If the current uncontrolled spending pattern does not change, by 2030 paying interest on the national debt will cost more than the entire defense budget. By 2033, America will be spending nearly $200 billion more on interest payments than on our national security ($1.19 trillion in interest versus $998 billion in national security).
According to the CBO, all this spending will drive up interest rates—which will of course further drive up interest payments. It currently projects three-month U.S. bonds to jump nearly 400 percent (from 0.6 percent to 2.3 percent) and 10-year U.S. bonds will jump 80 percent (2.1 percent to 3.8 percent) over the next decade. This crushing interest will be borne by taxpayers.

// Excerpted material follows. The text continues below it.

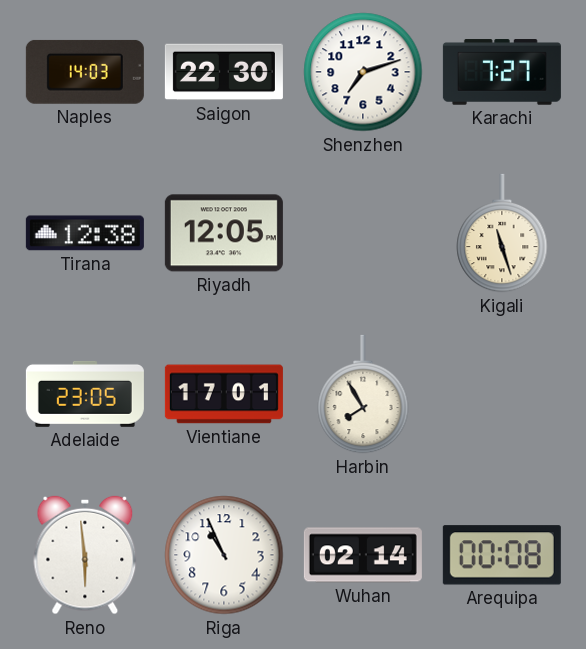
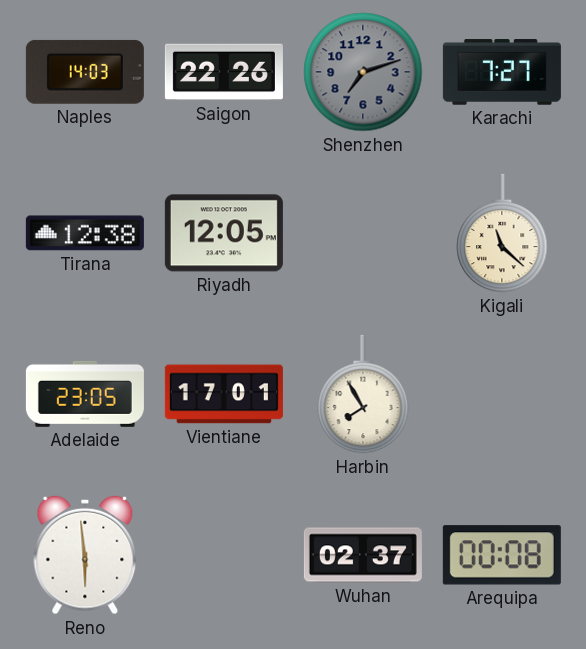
Saigon: 22:30 -> 22:26
Shenzhen dial: white -> grey
Kigali: 11:27 -> 11:22
Riga: 10:56 -> none
Wuhan: 02:14 -> 02:37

This interaction between the debt and interest rate creates a vicious cycle. The more you borrow, the more pressure there is for inflation. The more inflation, the higher interest rates get. Higher interest rates mean bigger interest payments on the debt.
This cycle of government demanding money to cover its deficits also crowds out capital for the private sector—and ultimately weakens economic growth and job creation. We have watched the European welfare state system for 70 years. It has crowded out economic growth and increased unemployment and underemployment. We’ve seen downward cycles of bigger welfare states transferring more money from taxpayers to those who cannot find work—and thus increasing the number of unemployed. (In some cases, European countries have bailed out their neighbors and only made problems worse.)
I know it is possible to balance the budget because we have done it before. When I was Speaker of the House, we began negotiations with President Bill Clinton, a Democrat, which led to the only four consecutive balanced budgets in our lifetime.
The American people understand that the current deficit-spending machinery of big government is unsustainable. A new Rasmussen poll reports that only 24 percent of Americans favor raising the debt ceiling with no spending cuts.
By contrast, 73 percent believe it is reasonable to cut spending—and 62 percent favor modest cuts in all agencies. There are no sacred cows.
Every dollar we save is a deficit dollar we will not have to pay interest on in perpetuity.
The path forward is clear—and required for our survival.
First, we must get spending under control. Second, we must get to a balanced budget. Third, we must sustain the balance and start paying down the national debt.